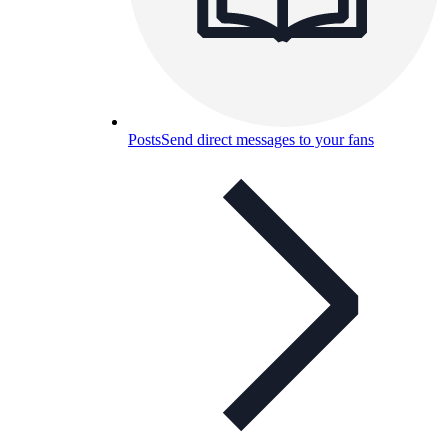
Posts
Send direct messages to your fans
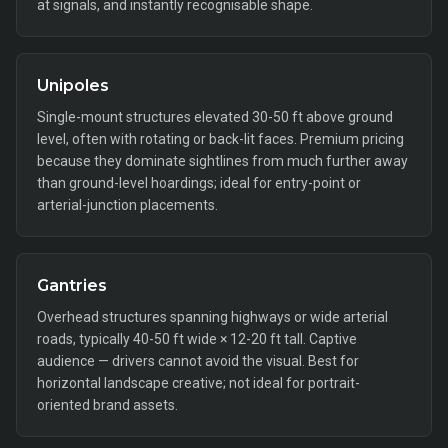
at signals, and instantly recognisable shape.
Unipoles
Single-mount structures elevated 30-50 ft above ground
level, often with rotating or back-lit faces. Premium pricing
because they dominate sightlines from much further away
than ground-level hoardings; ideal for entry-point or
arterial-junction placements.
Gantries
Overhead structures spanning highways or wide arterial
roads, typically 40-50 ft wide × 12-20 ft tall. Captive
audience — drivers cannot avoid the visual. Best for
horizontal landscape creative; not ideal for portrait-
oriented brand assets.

...

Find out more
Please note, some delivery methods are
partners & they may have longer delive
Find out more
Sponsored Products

...

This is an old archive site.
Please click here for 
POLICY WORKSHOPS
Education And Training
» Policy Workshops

Description of the task –
Only the lines above that hold "ground" are wanted. Show every one of them.

Task result –
Single-mount structures elevated 30-50 ft above ground
than ground-level hoardings; ideal for entry-point or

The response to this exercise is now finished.